_Action item_. Check each line of the data for "UNAB" and select those that have it.

### Records for the task

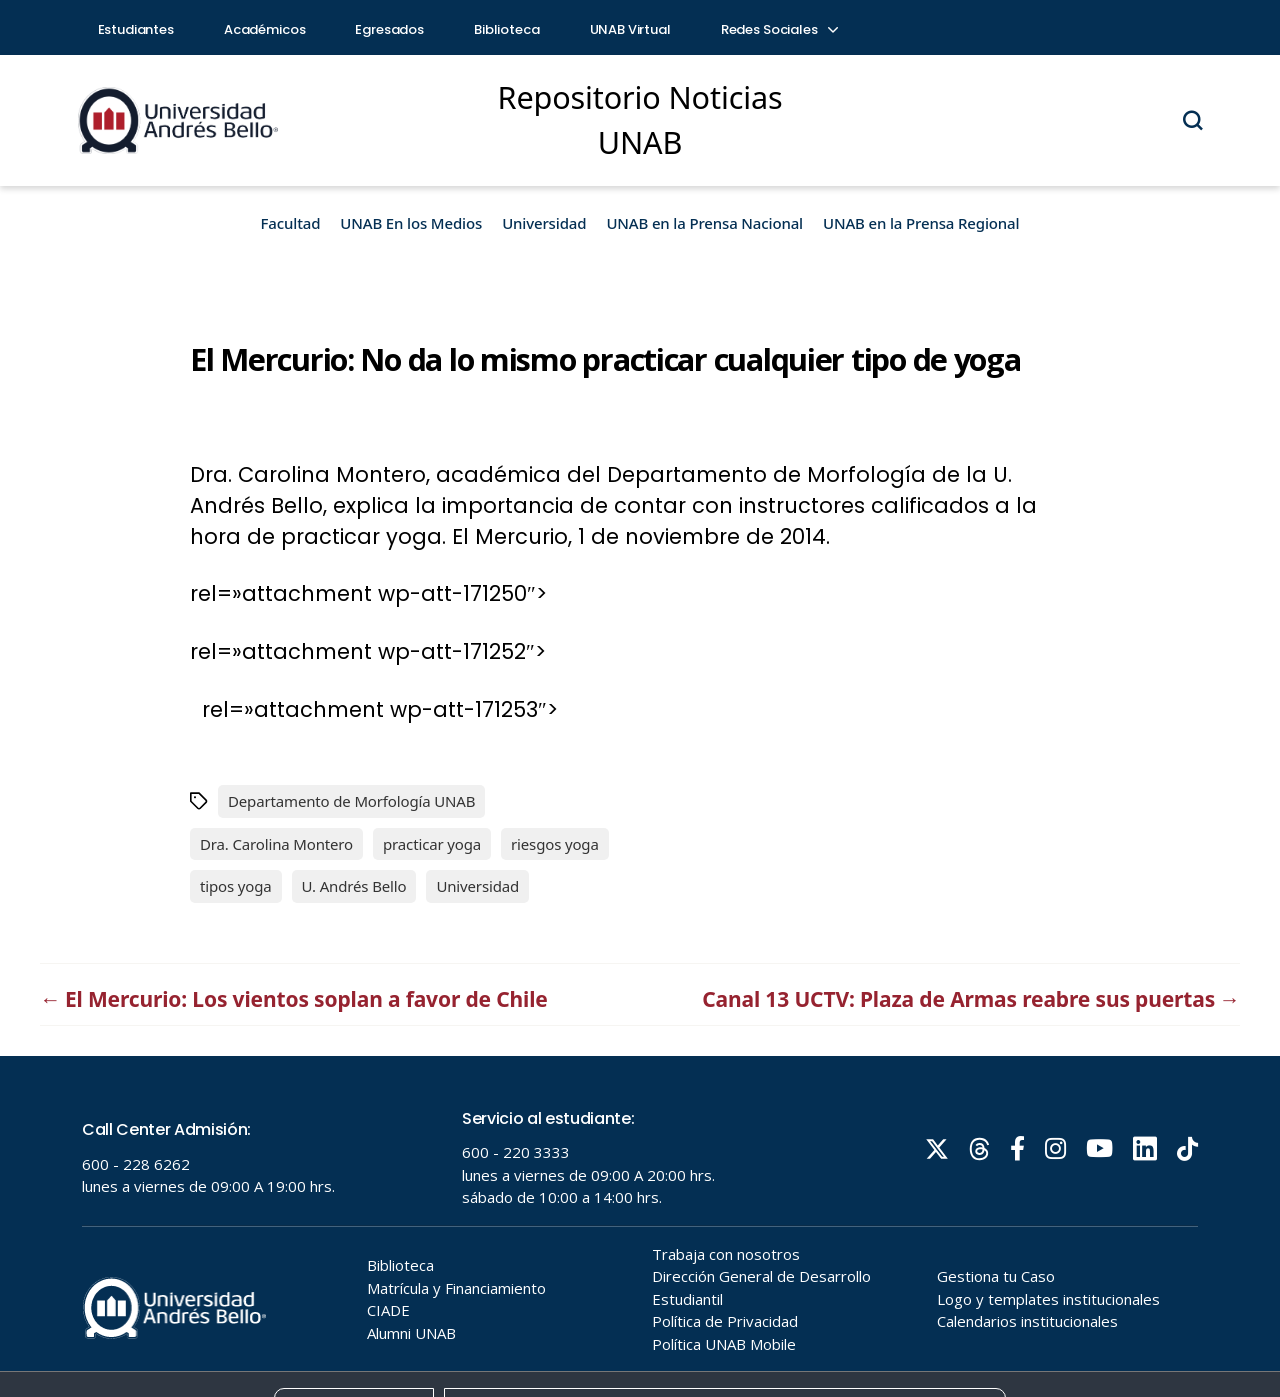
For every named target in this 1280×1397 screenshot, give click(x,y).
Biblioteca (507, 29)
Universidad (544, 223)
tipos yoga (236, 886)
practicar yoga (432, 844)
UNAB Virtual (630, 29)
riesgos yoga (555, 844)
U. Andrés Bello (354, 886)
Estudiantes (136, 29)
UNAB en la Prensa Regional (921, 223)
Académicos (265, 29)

######

_Task result_.
UNAB Virtual (630, 29)
UNAB en la Prensa Regional (921, 223)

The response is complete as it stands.